1. Secondo quanto stabilito dall'art. 130 della Costituzione sulla sacra Liturgia, stabiliamo che, d'ora in poi, usino le insegne pontificali, oltre ai Vescovi, solo i seguenti Prelati, che, pur privi della dignità episcopale, hanno vera giurisdizione, e cioè:

a) I Legati del Pontefice Romano;

b) Gli Abati e i Prelati, che hanno giurisdizione su un territorio separato da una diocesi (cf CIC can 319 § 1; cαn. 325);

c) Gli Amministratori Apostolici, costituiti in modo permanente (can. 315 § 1);

d) Gli Abati regolari «de regimine», dopo aver ricevuto la benedizione (can. 625).

2. Usino le medesime insegne pontificali, eccettuati il pastorale e la cattedra, anche se non hanno la dignità episcopale:

a) Gli Amministratori apostolici costituiti provvisoriamente (can. 351 § 2, 2°; cf anche can. 308).

b) I Vicari Apostolici e i Prefetti Apostolici (can. 308).

3. I Prelati, di cui ai nn. 1 e 2, godono dei suddetti diritti solo nel proprio territorio e durante la loro missione. Gli Abati Primati e gli Abati generali delle Congregazioni monastiche, durante il loro ufficio, possono usare le insegne pontificali in tutti i Monasteri del loro Ordine o della loro Congregazione.
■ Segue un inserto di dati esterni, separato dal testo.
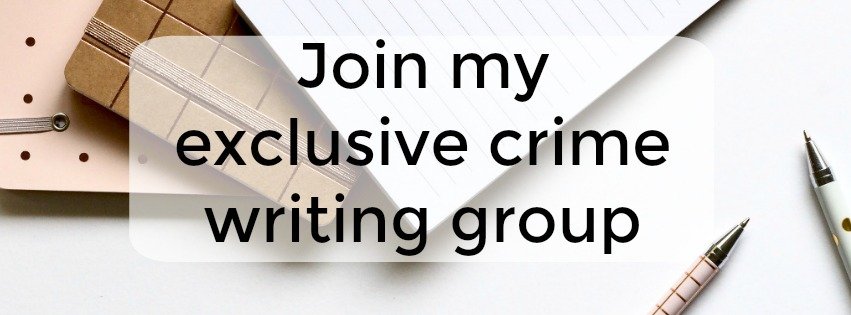 Where is `pink notebook`? This screenshot has width=851, height=315. pink notebook is located at coordinates (44, 79). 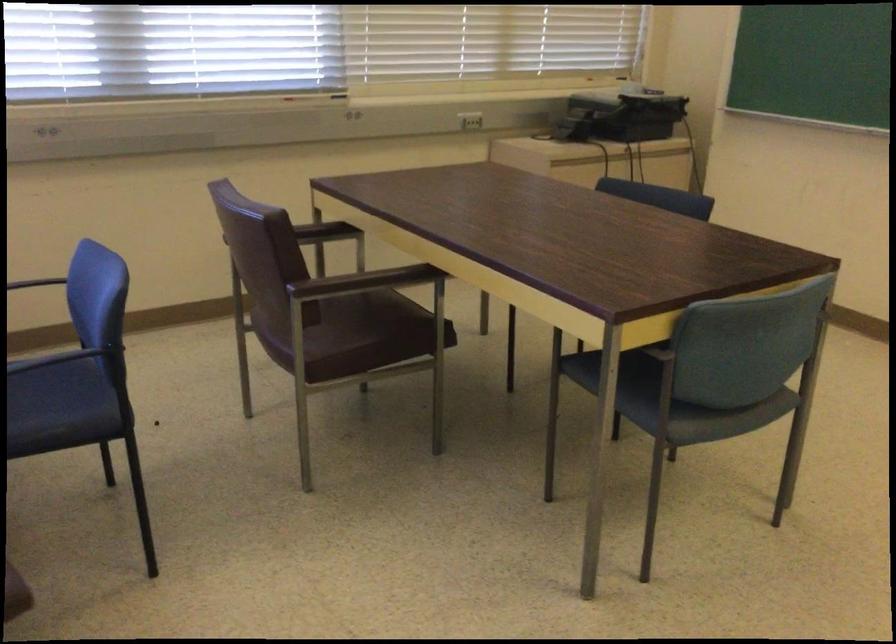 The image size is (896, 644). I want to click on blue fabric sitting surface, so click(625, 384). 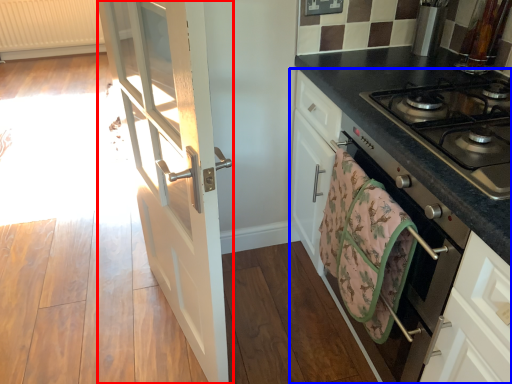 Question: Which object is further to the camera taking this photo, door (highlighted by a red box) or cabinetry (highlighted by a blue box)?

Choices:
 (A) door
 (B) cabinetry

Answer: (A) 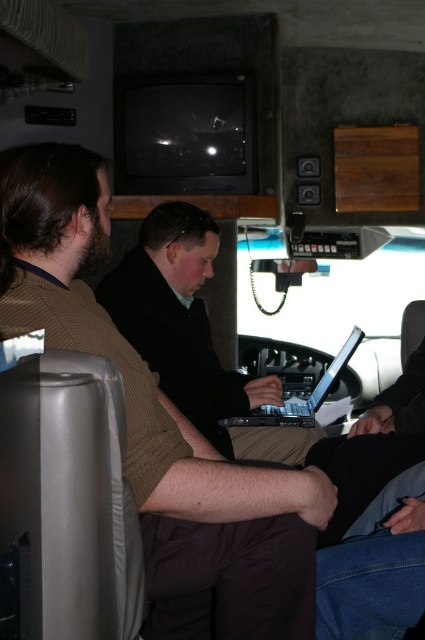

Gli altri Abati regolari «de regimine» godono dello stesso diritto in qualunque Monastero del loro Ordine, con il consenso dell'Abate o del Priore conventuale dello stesso Monastero.

4. Gli Abati regolari «de regimine» benedetti, che si sono dimessi dal loro ufficio, e gli Abati titolari possono usare le insegne pontificali in qualunque Monastero del loro Ordine o Congregazione, con il consenso dell'Abate o del Priore dello stesso Monastero.

5. Gli altri Prelati, non insigniti della dignità episcopale o nominati prima della pubblicazione della presente Lettera Apostolica, continuano a godere del privilegio di alcune insegne di cui godono ora, in forza di qualsiasi diritto loro concesso sia a titolo personale sia come appartenenti a qualunque Collegio. Essi tuttavia potranno rinunciare spontaneamente a questi privilegi, nella forma prevista dal diritto.

6. In conformità a quanto ha stabilito recentemente il Sacro Concilio Ecumenico, e ai principi da Noi sinteticamente enunciati sulla osservanza della verità del segno nelle celebrazioni sacre, i Prelati che in seguito verranno nominati, eccettuati quelli indicati nei nn. i e 2, non avranno più la facoltà di usare le insegne pontificali.

7. Quanto si dice dei Prelati vale anche per i chierici che, a qualunque titolo, usano le insegne pontificali.

8. Quello che è stabilito nella presente Lettera Apostolica, andrà in vigore l'8 settembre di quest'anno.

Tutto ciò che è da Noi stabilito in questo Motu proprio, vogliamo che sia valido in modo permanente, ciononostante qualsiasi disposizione in contrario, anche se degna di menzione speciale.

Dato a Roma, presso S. Pietro, il 21 giugno 1968, anno sesto dei Nostro Pontificato.